Alors que le processus est toujours dans sa phase de test, l’un des prototypes du DC Mini est volé, créant un vent de panique au sein des scientifiques ayant développé cette petite révolution. Dans de mauvaises mains, une telle invention pourrait effectivement avoir des résultats dévastateurs.
Le Dr Atsuko Chiba, collègue de l’inventeur du DC Mini, le Dr Tokita, décide, sous l’apparence de sa délurée alter-ego Paprika, de s’aventurer dans le monde des rêves pour découvrir qui s’est emparé du DC Mini et pour quelle raison.»

Ainsi, le film nous propose de nous balader entre rêve et réalité, la limite entre les deux étant parfois difficilement discernable, comme souvent dans les productions de ce genre et en particulier dans celles de cet auteur, d’autant plus lorsque l’on sait que c’est cette caractéristique qui l’a fait connaître. Pour réussir l’exploit de rendre ce qu’il y a à l’écran accessible à tous, Kon dit vouloir baser le monde des rêves sur l’image d’une immense fanfare bourrée de symboles religieux ou sociaux qui permettent à un public international de s’y repérer tout de suite.
La réalisation sert le film de manière réellement admirable : elle est sans faille et le nombre de choses représentées à l’écran – justement dans cette fameuse fanfare – est incroyable et vraiment bluffant. Le travail sur les couleurs est également très bien pensé, tout comme celui sur les thématiques propres au rêve. Les personnages sont magnifiquement dessinés et l’animation n’est pas en reste grâce à la mise en scène, dynamique et optimale. Visuellement, c’est donc une énorme claque qui nous arrive sur la joue sans prévenir. Tout est très immersif, la musique et les sons très bien reproduits aidant également.
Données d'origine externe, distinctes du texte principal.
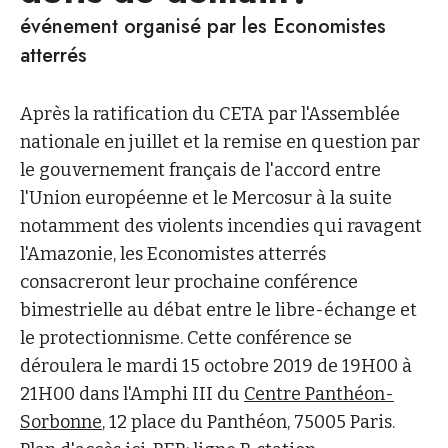
événement organisé par les Economistes
atterrés
Après la ratification du CETA par l'Assemblée
nationale en juillet et la remise en question par
le gouvernement français de l'accord entre
l'Union européenne et le Mercosur à la suite
notamment des violents incendies qui ravagent
l'Amazonie, les Economistes atterrés
consacreront leur prochaine conférence
bimestrielle au débat entre le libre-échange et
le protectionnisme. Cette conférence se
déroulera le mardi 15 octobre 2019 de 19H00 à
21H00 dans l'Amphi III du
Centre Panthéon-
Sorbonne
, 12 place du Panthéon, 75005 Paris.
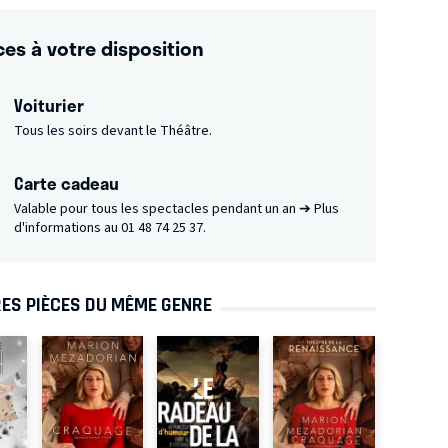
ces à votre disposition
Voiturier
Tous les soirs devant le Théâtre.
Carte cadeau
Valable pour tous les spectacles pendant un an ➔ Plus
d'informations au 01 48 74 25 37.
ES PIÈCES DU MÊME GENRE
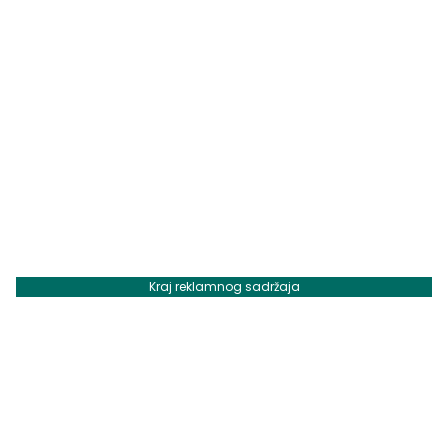
Kraj reklamnog sadržaja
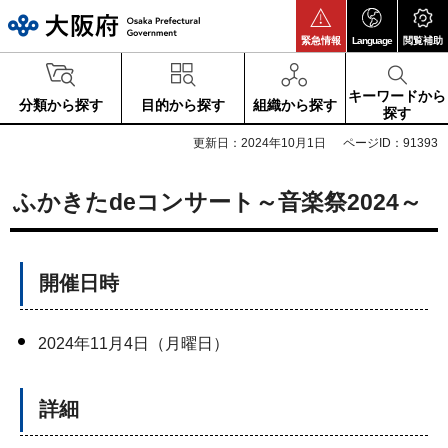
大阪府
緊急情報
Language
閲覧補助
キーワードから
分類から探す
目的から探す
組織から探す
探す
更新日：2024年10月1日
ページID：91393
ふかきたdeコンサート～音楽祭2024～
開催日時
2024年11月4日（月曜日）
詳細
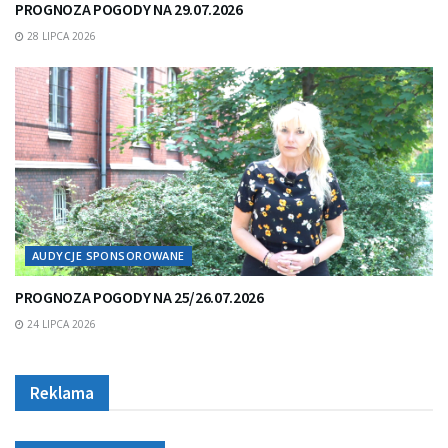
PROGNOZA POGODY NA 29.07.2026
28 LIPCA 2026
AUDYCJE SPONSOROWANE
PROGNOZA POGODY NA 25/26.07.2026
24 LIPCA 2026
Reklama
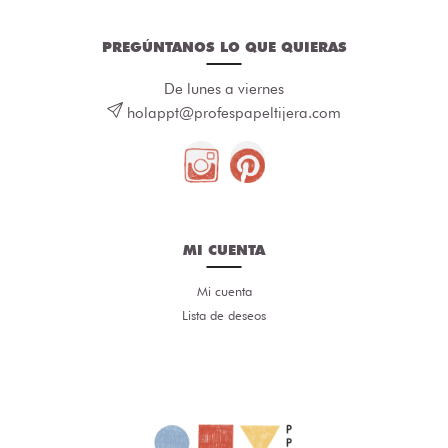
PREGÚNTANOS LO QUE QUIERAS
De lunes a viernes
holappt@profespapeltijera.com
MI CUENTA
Mi cuenta
Lista de deseos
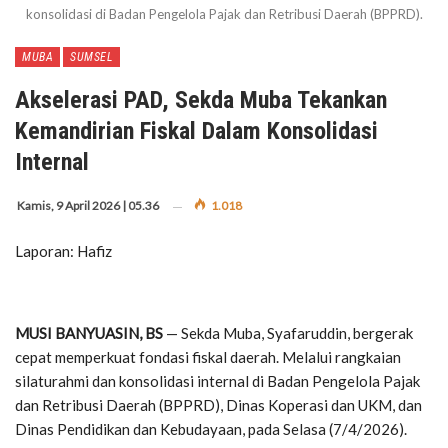
konsolidasi di Badan Pengelola Pajak dan Retribusi Daerah (BPPRD).
MUBA
SUMSEL
Akselerasi PAD, Sekda Muba Tekankan
Kemandirian Fiskal Dalam Konsolidasi
Internal
Kamis, 9 April 2026 | 05.36
1.018
Laporan: Hafiz
MUSI BANYUASIN, BS
— Sekda Muba, Syafaruddin, bergerak
cepat memperkuat fondasi fiskal daerah. Melalui rangkaian
silaturahmi dan konsolidasi internal di Badan Pengelola Pajak
dan Retribusi Daerah (BPPRD), Dinas Koperasi dan UKM, dan
Dinas Pendidikan dan Kebudayaan, pada Selasa (7/4/2026).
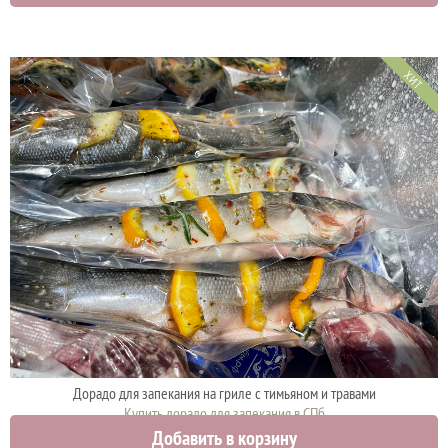
ХИТ
Дорадо для запекания на гриле с тимьяном и травами
Купить дорадо для запекания в СПб
Добавить в корзину
1780 руб.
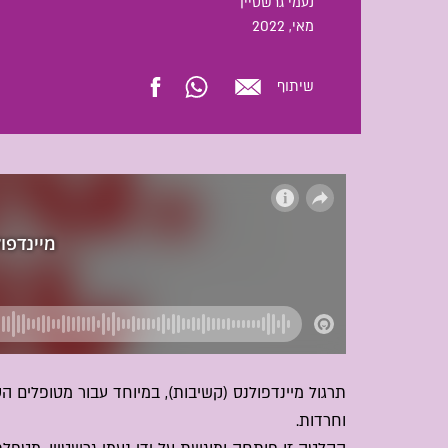
נעמי גרשטיין
מאי
, 2022
שיתוף
תרגול מיינדפולנס (קשיבות), במיוחד עבור מטופלים 
וחרדות.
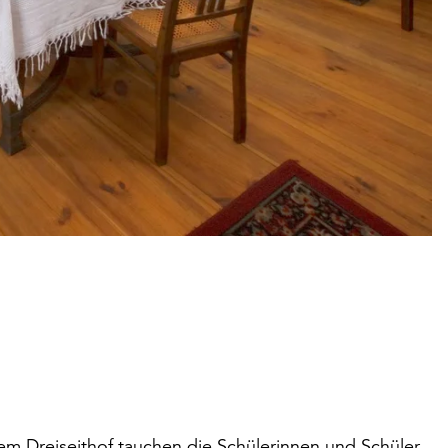
m Dreiseithof tauchen die Schülerinnen und Schüler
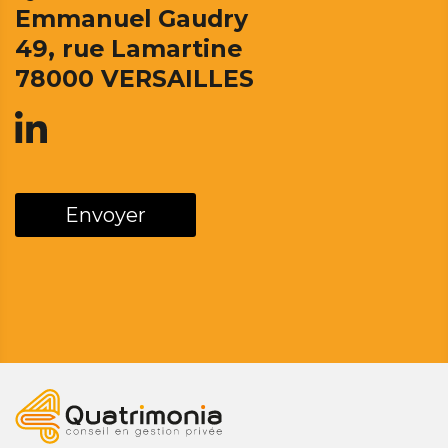
Emmanuel Gaudry
49, rue Lamartine
78000 VERSAILLES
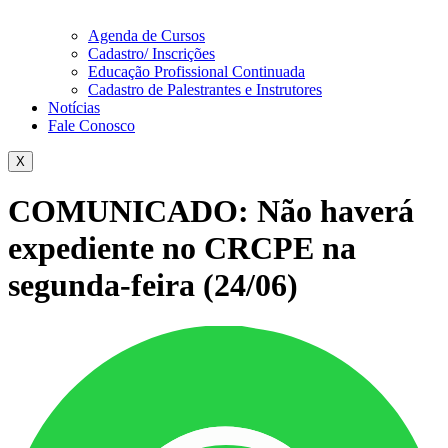
Agenda de Cursos
Cadastro/ Inscrições
Educação Profissional Continuada
Cadastro de Palestrantes e Instrutores
Notícias
Fale Conosco
X
COMUNICADO: Não haverá
expediente no CRCPE na
segunda-feira (24/06)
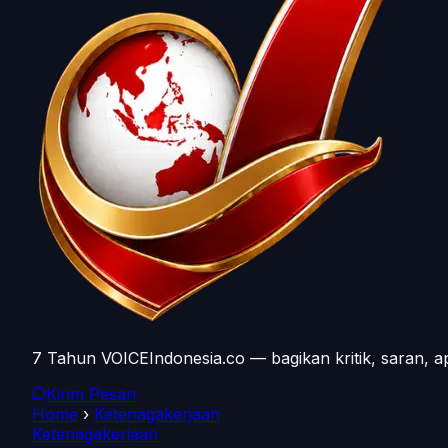
7 Tahun VOICEIndonesia.co — bagikan kritik, saran, a
Kirim Pesan
Home
›
Ketenagakerjaan
Ketenagakerjaan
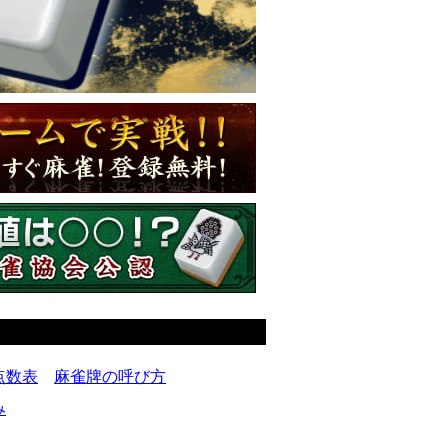
点数表
麻雀牌の呼び方
み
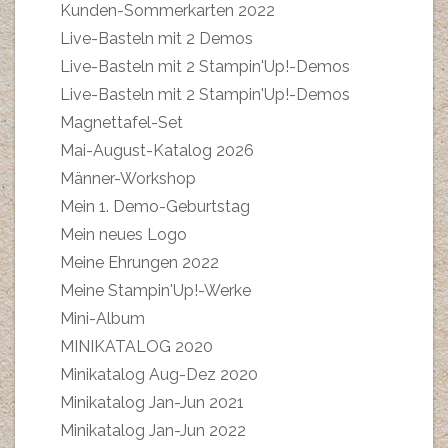
Kunden-Sommerkarten 2022
Live-Basteln mit 2 Demos
Live-Basteln mit 2 Stampin'Up!-Demos
Live-Basteln mit 2 Stampin'Up!-Demos
Magnettafel-Set
Mai-August-Katalog 2026
Männer-Workshop
Mein 1. Demo-Geburtstag
Mein neues Logo
Meine Ehrungen 2022
Meine Stampin'Up!-Werke
Mini-Album
MINIKATALOG 2020
Minikatalog Aug-Dez 2020
Minikatalog Jan-Jun 2021
Minikatalog Jan-Jun 2022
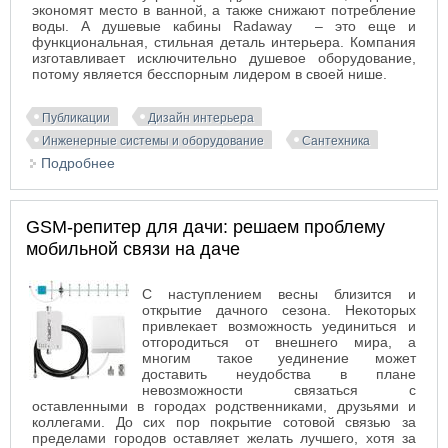
экономят место в ванной, а также снижают потребление
воды. А душевые кабины Radaway – это еще и
функциональная, стильная деталь интерьера. Компания
изготавливает исключительно душевое оборудование,
потому является бесспорным лидером в своей нише.
Публикации
Дизайн интерьера
Инженерные системы и оборудование
Сантехника
Подробнее
о Чем особенна польская сантехника Radaway?
GSM-репитер для дачи: решаем проблему
мобильной связи на даче
С наступлением весны близится и
открытие дачного сезона. Некоторых
привлекает возможность уединиться и
отгородиться от внешнего мира, а
многим такое уединение может
доставить неудобства в плане
невозможности связаться с
оставленными в городах родственниками, друзьями и
коллегами. До сих пор покрытие сотовой связью за
пределами городов оставляет желать лучшего, хотя за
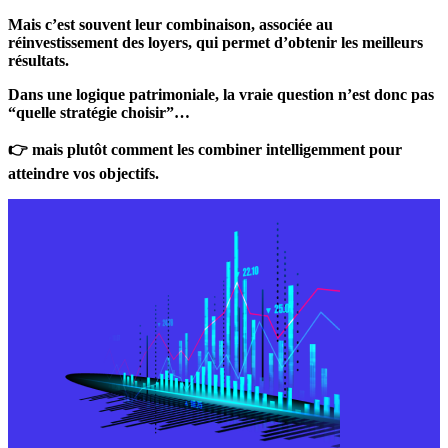
Mais c’est souvent leur combinaison, associée au
réinvestissement des loyers, qui permet d’obtenir les meilleurs
résultats.
Dans une logique patrimoniale, la vraie question n’est donc pas
“quelle stratégie choisir”…
👉 mais plutôt comment les combiner intelligemment pour
atteindre vos objectifs.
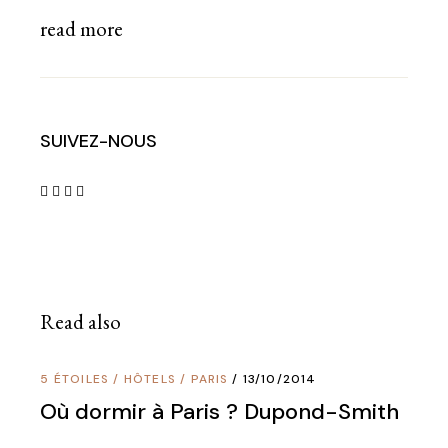
read more
SUIVEZ-NOUS
Read also
5 ÉTOILES
/
HÔTELS
/
PARIS
13/10/2014
Où dormir à Paris ? Dupond-Smith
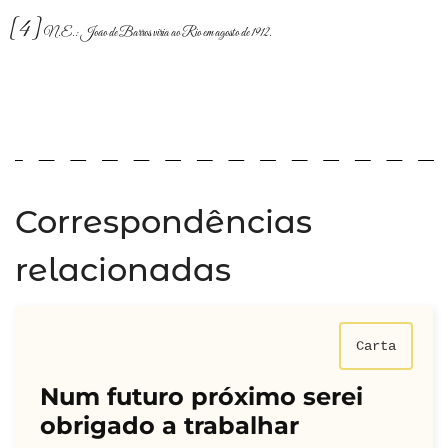
[4]
N.E.: João de Barros viria ao Rio em agosto de 1912.
Correspondências
relacionadas
Carta
Num futuro próximo serei
obrigado a trabalhar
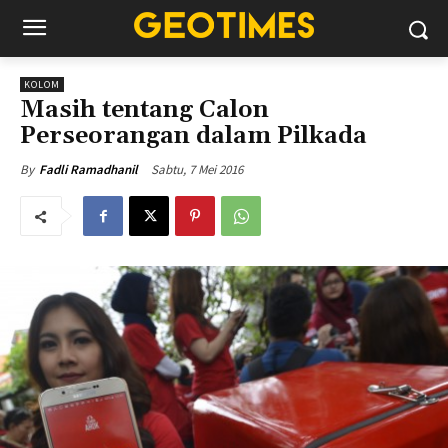
KOLOM
Masih tentang Calon
Perseorangan dalam Pilkada
Sabtu, 7 Mei 2016
By
Fadli Ramadhanil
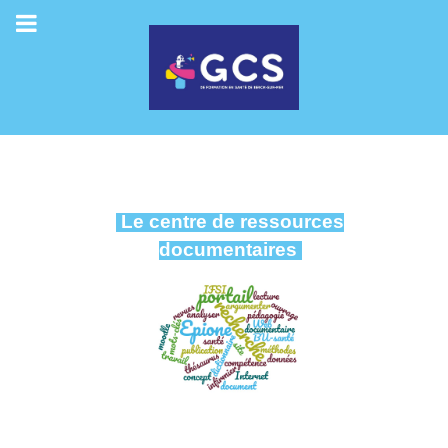
Le centre de ressources
documentaires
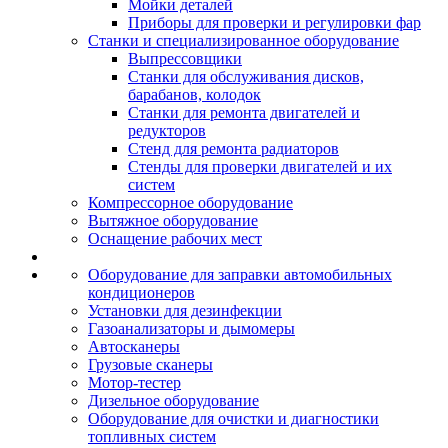
Мойки деталей
Приборы для проверки и регулировки фар
Станки и специализированное оборудование
Выпрессовщики
Станки для обслуживания дисков,
барабанов, колодок
Станки для ремонта двигателей и
редукторов
Стенд для ремонта радиаторов
Стенды для проверки двигателей и их
систем
Компрессорное оборудование
Вытяжное оборудование
Оснащение рабочих мест
Оборудование для заправки автомобильных
кондиционеров
Установки для дезинфекции
Газоанализаторы и дымомеры
Автосканеры
Грузовые сканеры
Мотор-тестер
Дизельное оборудование
Оборудование для очистки и диагностики
топливных систем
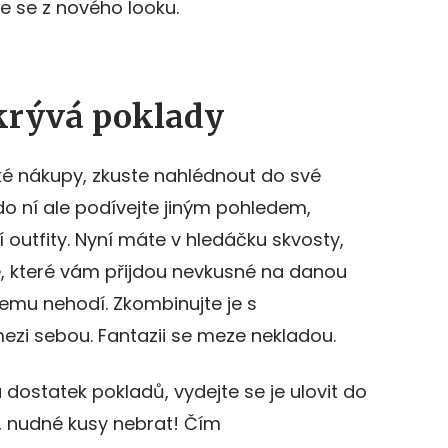
e se z nového looku.
krývá poklady
lké nákupy, zkuste nahlédnout do své
 do ní ale podívejte jiným pohledem,
í outfity. Nyní máte v hledáčku skvosty,
e, které vám přijdou nevkusné na danou
ičemu nehodí. Zkombinujte je s
ezi sebou. Fantazii se meze nekladou.
 dostatek pokladů, vydejte se je ulovit do
 nudné kusy nebrat! Čím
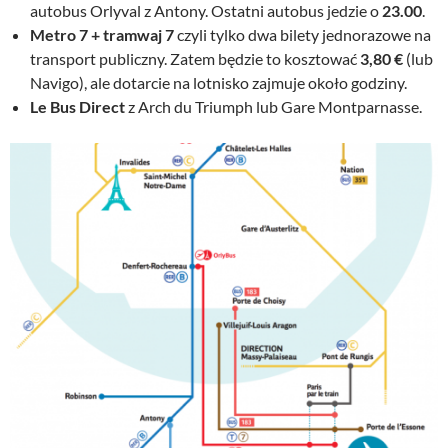
autobus Orlyval z Antony. Ostatni autobus jedzie o
23.00
.
Metro 7 + tramwaj 7
czyli tylko dwa bilety jednorazowe na
transport publiczny. Zatem będzie to kosztować
3,80 €
(lub
Navigo), ale dotarcie na lotnisko zajmuje około godziny.
Le Bus Direct
z Arch du Triumph lub Gare Montparnasse.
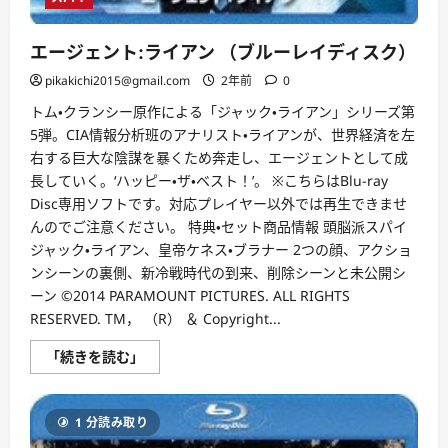
エージェント:ライアン （ブルーレイディスク）
pikakichi2015@gmail.com
2年前
0
トム・クランシー原作による「ジャック・ライアン」シリーズ第
5弾。CIA情報分析班のアナリスト・ライアンが、世界経済を左
右する巨大な陰謀を暴くため奔走し、エージェントとして成
長していく。‘ハッピー・ザ・ベスト！’。 ※こちらはBlu-ray
Disc専用ソフトです。対応プレイヤー以外では再生できませ
んのでご注意ください。 特典・セット商品情報 頭脳派スパイ
ジャック・ライアン、皇帝ケネス・ブラナー 2つの顔、アクショ
ンシーンの裏側、新冷戦時代の到来、削除シーンと未公開シ
ーン ©2014 PARAMOUNT PICTURES. ALL RIGHTS
RESERVED. TM， （R） ＆ Copyright...
エ
「続きを読む」
ー
ジ
ェ
ン
1 分読み取り
ト:
ラ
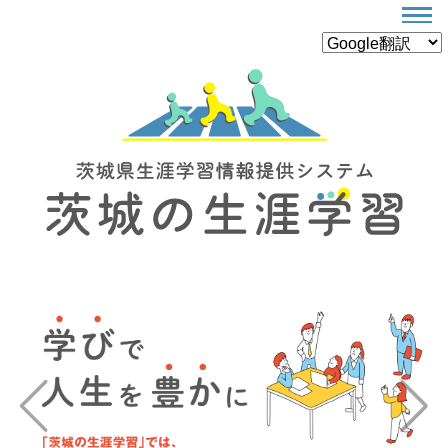
Previous
Next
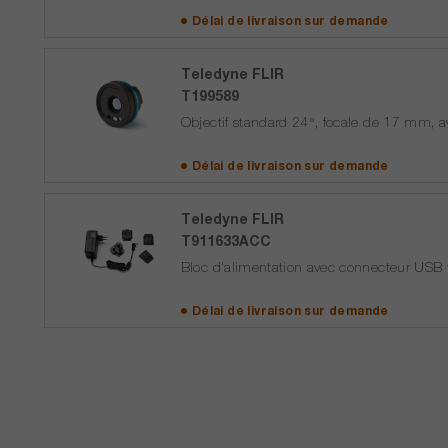
Délai de livraison sur
demande
Teledyne FLIR
T199589
Objectif standard 24°, focale de 17 mm, 
Délai de livraison sur
demande
Teledyne FLIR
T911633ACC
Bloc d'alimentation avec connecteur USB
Délai de livraison sur
demande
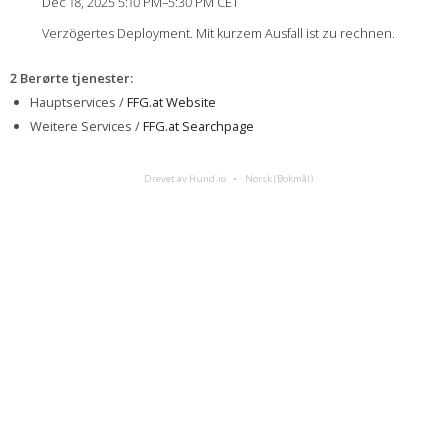
Dec 18, 2025 5:10 PM–5:30 PM CET
Verzögertes Deployment. Mit kurzem Ausfall ist zu rechnen.
2 Berørte tjenester
:
Hauptservices /
FFG.at Website
Weitere Services /
FFG.at Searchpage
Drevet av Hund.io
Norsk (Bokmål)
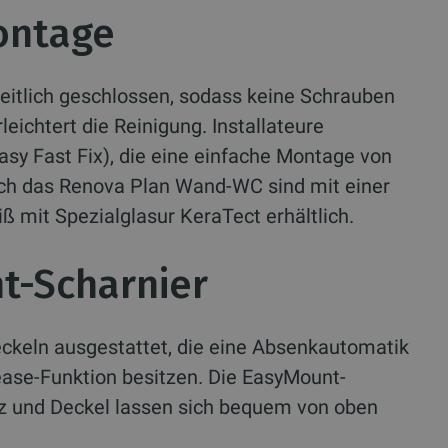
Montage
eitlich geschlossen, sodass keine Schrauben
eichtert die Reinigung. Installateure
asy Fast Fix), die eine einfache Montage von
uch das Renova Plan Wand-WC sind mit einer
 mit Spezialglasur KeraTect erhältlich.
t-Scharnier
ckeln ausgestattet, die eine Absenkautomatik
ease-Funktion besitzen. Die EasyMount-
tz und Deckel lassen sich bequem von oben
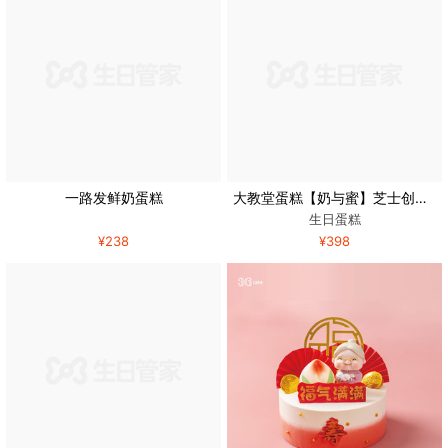
一路发鲜奶蛋糕
大教堂蛋糕【奶与蜜】芝士创意鲜花艺术生日蛋糕北京同城配送
生日蛋糕
¥238
¥398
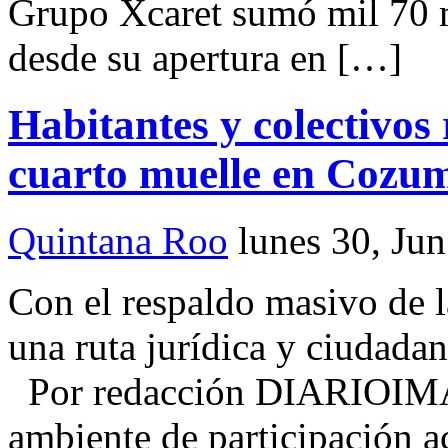
Grupo Xcaret sumó mil 70 m
desde su apertura en […]
Habitantes y colectivos 
cuarto muelle en Cozu
Quintana Roo
lunes 30, Ju
Con el respaldo masivo de 
una ruta jurídica y ciudadan
Por redacción DIARIOIM
ambiente de participación 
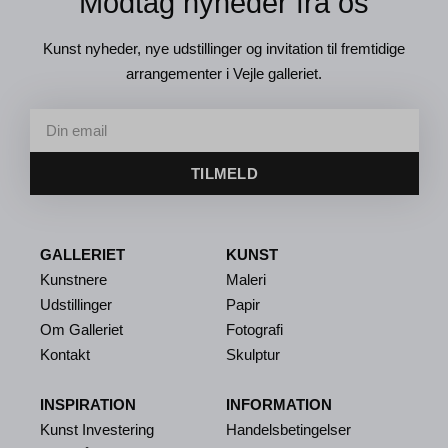
Modtag nyheder fra os
Kunst nyheder, nye udstillinger og invitation til fremtidige
arrangementer i Vejle galleriet.
TILMELD
GALLERIET
KUNST
Kunstnere
Maleri
Udstillinger
Papir
Om Galleriet
Fotografi
Kontakt
Skulptur
INSPIRATION
INFORMATION
Kunst Investering
Handelsbetingelser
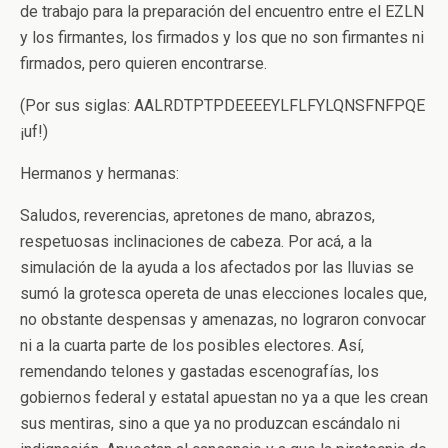
de trabajo para la preparación del encuentro entre el EZLN
y los firmantes, los firmados y los que no son firmantes ni
firmados, pero quieren encontrarse.
(Por sus siglas: AALRDTPTPDEEEEYLFLFYLQNSFNFPQE
¡uf!)
Hermanos y hermanas:
Saludos, reverencias, apretones de mano, abrazos,
respetuosas inclinaciones de cabeza. Por acá, a la
simulación de la ayuda a los afectados por las lluvias se
sumó la grotesca opereta de unas elecciones locales que,
no obstante despensas y amenazas, no lograron convocar
ni a la cuarta parte de los posibles electores. Así,
remendando telones y gastadas escenografías, los
gobiernos federal y estatal apuestan no ya a que les crean
sus mentiras, sino a que ya no produzcan escándalo ni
Malheureusement, une fois le film vu, on ne peut s’empêcher de réaliser que, vu la thématique du film (le rêve et donc l’inconscient, la manière que chacun a de se représenter et de représenter les autres), Satoshi Kon aurait pu aller un peu plus loin dans le développement.

La parade, encore et toujours la parade...
Ainsi Paprika, l’héroïne pétillante et sulfureuse du film, est l’alter-ego de la scientifique Atsuko Chiba, femme froide (pour ne pas dire frigide). Toute la retenue dont fait preuve la personne réelle est inversement proportionnelle à l’impudence de Paprika, dont Kon se sert pour faire voyager le spectateur à travers les rêves, la recherche du DC Mini passant quelques fois au second plan.
Ainsi, on a droit à Paprika qui vole, Paprika en sirène, Paprika en SonGoku, Paprika en Papillon, Paprika en poupée japonaise… Paprika est partout et dans toutes les formes possibles, surtout des formes volatiles car sa vraie personnalité est tellement terre-à-terre qu’elle en est ennuyeuse. Elle est un personnage omniprésent qui se veut complexe mais ne cache en fait qu’un gros vide créatif en matière de protagonistes aux personnalités intéressantes : cette forme de dualité est bien connue et très peu originale.

Pareil pour l’inventeur du DC mini, jeune scientifique de génie qui se fait constamment réprimander pour son infantilisme et qui se trimballe une obésité sans pareille. Il se représente en rêve sous la forme d’un robot typique des anime avec seulement son visage à découvert, comme pour cacher le corps dont il a certainement honte et peut-être parce que la carrure de robot lui procure la puissance dont il rêve.

On citera également leur chef de projet, un vieux scientifique au tempérament dynamique et bon enfant dans la réalité qui se voit dépeint en roi de la fanfare fantasmant sur Paprika et sur les jeunes filles en général, tel un vieillard un peu pervers…

Tout ceci est très joli et bien pensé mais on est tenté de se dire : « et après ? ». Kon nous avait habitués à bien mieux en ce qui concerne le développement des personnages (Perfect Blue en est un excellent exemple).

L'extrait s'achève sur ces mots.